**PROBLEM TO SOLVE:**
Count, in the listing that follows, every line containing the word "password". Give the number by itself.
= Beginning of Section =
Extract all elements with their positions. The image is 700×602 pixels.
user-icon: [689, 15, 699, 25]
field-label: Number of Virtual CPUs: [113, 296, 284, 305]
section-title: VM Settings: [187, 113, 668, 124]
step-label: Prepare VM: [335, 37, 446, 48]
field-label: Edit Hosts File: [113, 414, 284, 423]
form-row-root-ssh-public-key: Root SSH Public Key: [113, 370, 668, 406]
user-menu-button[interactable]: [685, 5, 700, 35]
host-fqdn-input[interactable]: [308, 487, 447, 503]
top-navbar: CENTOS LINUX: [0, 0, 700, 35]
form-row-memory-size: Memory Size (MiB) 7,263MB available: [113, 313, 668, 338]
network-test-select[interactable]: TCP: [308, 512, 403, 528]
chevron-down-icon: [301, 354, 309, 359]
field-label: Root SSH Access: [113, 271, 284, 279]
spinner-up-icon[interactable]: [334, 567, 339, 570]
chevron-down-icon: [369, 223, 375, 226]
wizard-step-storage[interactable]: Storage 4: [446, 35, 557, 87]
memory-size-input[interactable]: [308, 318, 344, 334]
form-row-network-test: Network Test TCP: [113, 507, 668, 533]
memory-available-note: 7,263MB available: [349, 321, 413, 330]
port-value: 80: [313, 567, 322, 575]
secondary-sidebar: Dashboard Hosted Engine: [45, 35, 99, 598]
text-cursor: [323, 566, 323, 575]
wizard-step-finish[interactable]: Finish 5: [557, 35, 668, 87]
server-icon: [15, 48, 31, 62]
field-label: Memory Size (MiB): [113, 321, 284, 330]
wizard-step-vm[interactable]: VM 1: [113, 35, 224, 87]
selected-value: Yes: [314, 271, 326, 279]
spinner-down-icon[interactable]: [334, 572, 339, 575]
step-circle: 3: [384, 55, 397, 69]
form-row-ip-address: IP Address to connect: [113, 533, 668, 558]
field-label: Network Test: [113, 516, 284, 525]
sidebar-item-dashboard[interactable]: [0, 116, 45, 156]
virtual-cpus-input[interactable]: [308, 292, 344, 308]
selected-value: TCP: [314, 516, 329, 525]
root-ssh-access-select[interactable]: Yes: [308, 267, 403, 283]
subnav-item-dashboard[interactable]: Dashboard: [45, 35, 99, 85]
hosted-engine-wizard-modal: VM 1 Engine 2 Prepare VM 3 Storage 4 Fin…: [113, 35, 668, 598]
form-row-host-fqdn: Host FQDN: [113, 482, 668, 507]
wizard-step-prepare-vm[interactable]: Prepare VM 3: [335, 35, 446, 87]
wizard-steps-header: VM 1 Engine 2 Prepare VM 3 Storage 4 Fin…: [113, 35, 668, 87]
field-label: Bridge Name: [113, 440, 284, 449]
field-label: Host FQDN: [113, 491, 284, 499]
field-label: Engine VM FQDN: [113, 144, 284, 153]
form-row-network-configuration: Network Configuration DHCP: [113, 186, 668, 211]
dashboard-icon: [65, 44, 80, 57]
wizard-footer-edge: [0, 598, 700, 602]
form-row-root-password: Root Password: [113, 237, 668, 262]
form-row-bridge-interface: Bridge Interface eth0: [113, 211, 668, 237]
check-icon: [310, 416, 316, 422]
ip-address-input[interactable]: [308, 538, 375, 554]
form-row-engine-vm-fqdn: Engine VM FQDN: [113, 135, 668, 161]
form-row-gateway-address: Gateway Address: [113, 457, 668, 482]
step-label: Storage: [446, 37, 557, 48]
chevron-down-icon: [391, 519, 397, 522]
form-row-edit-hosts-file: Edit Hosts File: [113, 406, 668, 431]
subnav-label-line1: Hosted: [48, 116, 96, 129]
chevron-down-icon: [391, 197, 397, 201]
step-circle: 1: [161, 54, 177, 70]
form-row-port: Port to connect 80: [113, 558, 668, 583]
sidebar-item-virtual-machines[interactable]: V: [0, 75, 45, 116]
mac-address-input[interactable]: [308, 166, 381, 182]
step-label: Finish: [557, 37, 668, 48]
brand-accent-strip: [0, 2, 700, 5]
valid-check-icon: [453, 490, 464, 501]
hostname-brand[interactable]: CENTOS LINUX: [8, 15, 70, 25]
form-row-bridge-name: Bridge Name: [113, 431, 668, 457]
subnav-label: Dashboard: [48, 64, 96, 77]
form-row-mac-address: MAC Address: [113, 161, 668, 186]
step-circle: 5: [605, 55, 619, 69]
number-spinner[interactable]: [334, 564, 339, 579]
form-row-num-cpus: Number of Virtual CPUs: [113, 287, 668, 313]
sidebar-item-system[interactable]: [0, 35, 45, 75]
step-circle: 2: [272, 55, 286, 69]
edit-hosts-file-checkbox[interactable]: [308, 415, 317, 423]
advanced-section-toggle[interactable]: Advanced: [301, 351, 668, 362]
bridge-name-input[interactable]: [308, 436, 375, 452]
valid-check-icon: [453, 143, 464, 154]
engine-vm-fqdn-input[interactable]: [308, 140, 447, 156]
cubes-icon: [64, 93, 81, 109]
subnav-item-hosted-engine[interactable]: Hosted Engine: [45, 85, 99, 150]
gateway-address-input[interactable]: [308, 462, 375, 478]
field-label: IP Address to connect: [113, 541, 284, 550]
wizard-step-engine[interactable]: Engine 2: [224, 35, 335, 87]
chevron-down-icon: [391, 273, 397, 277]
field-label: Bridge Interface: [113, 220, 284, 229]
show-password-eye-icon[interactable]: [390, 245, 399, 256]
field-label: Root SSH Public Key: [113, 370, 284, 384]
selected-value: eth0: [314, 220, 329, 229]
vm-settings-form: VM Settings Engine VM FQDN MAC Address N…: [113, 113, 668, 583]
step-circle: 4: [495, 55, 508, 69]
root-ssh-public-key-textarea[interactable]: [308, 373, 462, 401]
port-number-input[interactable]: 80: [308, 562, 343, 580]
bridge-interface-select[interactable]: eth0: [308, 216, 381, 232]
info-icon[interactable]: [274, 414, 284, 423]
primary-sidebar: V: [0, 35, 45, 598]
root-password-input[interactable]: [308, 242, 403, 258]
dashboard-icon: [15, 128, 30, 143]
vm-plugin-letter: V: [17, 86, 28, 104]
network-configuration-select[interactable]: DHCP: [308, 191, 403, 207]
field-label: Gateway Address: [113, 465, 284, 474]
= End of Section =
**EXERCISE RESULT:**
3